If a simple and pious person is offered the binary choice, “Has doctrine stayed the same, or has it changed?,” the safest, best, and truest answer is that it has stayed the same. Newman, when he put his argument into deductive form in Latin, for theologians in Rome after his conversion, stated that, objectively, doctrine is given all at once in the revelation of Christ and never changes. Our subjective reception of the doctrine may change, but it must never do so in a way that makes the objective content appear to have changed.

If you actually read the treatise Communitorium by St. Vincent of Lerins—often cited as the origin of the theory of development—you’ll see that his main preoccupation is to show that the faith never changes. Pope John Paul II’s motto for the turn of the millennium was “Jesus Christ is the same, yesterday, today, and tomorrow.”

Pius IX defined the doctrine of the Immaculate Conception about ten years after Newman’s book. Was that definition a development of doctrine? Did anyone think it so? Perhaps. And yet, notably, the Holy Father used these words in describing its status: “This doctrine always existed in the Church as a doctrine that has been received from our ancestors, and that has been stamped with the character of revealed doctrine.
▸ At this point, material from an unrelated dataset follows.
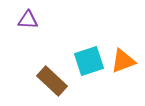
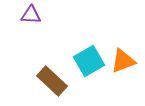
purple triangle: moved 3 px right, 5 px up
cyan square: rotated 12 degrees counterclockwise
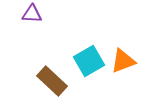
purple triangle: moved 1 px right, 1 px up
For the Church of Christ, watchful guardian that she is, and defender of the dogmas deposited with her, never changes anything, never diminishes anything, never adds anything to them.”

The theory of development of doctrine is therefore not prospective, as the new things that a scribe in the Kingdom of God brings out of his storehouse are, as it were, incidental to his intention, which must be not to change or add anything. C. S. Lewis said that only an insane person would attempt to say something new in morality, and that, in general, attempting to be creative was a sure method of saying something banal and false. But, he said, if you attempt to be intensely accurate now, in saying exactly the same old truth, it will be found that you’ve said something new.

A case in point is the Theology of the Body of John Paul II, who simply wanted to explain Genesis again. He succeeded at that, but, as he was a phenomenologist, and a mystic, and “Wujek” (“Uncle”) to his circle of married friends, he made that very old thing very new.

This brings us to the third point: Since the claim of “development” is meant to establish sameness of belief, not difference, it establishes communion and charity.

I have seen the desk at Littlemore on which Newman wrote Development. It is a big, dark board on a pivot, like an architect’s desk. Newman would set it at a slant when he wrote. As he was finishing his book, and Bl. Fr. Dominic Barberi arrived to receive him into the Church, the board was turned flat, to become the altar for Newman’s first Mass as a Catholic—a vivid representation of how, by his theory, he attained communion.

It would be absurd, then—and a sure proof that the idea of development was being abused—if Christian A held that his view was a development of the view of Christian B, yet Christian A held Christian B in contempt—maybe scolding him for being “bloodthirsty and confused,” or taunting him that he should go to bed with a cold compress to become a better Catholic. After all, his view is a development of his brother’s. So they believe the same thing, right?

Of course no contradiction is properly described as a development, any more than an axe to the root of a tree can “develop” the tree. But then neither is the assertion of one truth, in a closely connected pair, to the exclusion of another. This is the fourth idea, which Newman frequently stressed: The Christian faith, and human life too (as Msgr. Ronald Knox liked to emphasize), consists of mysteries, that is, combinations of truths that are indeed both true, but which never stop seeming incompatible, such as that Christ is God and Man, or that there are Three Persons in One God, or even that “those who violate the right to life themselves forfeit the right to life.” To assert just one is to “destroy” the mystery, as St. Thomas would say, and to deny the reality. The proper word for such an abandonment is hardly “development.”

Michael Pakaluk is professor of ethics at the Catholic University of America.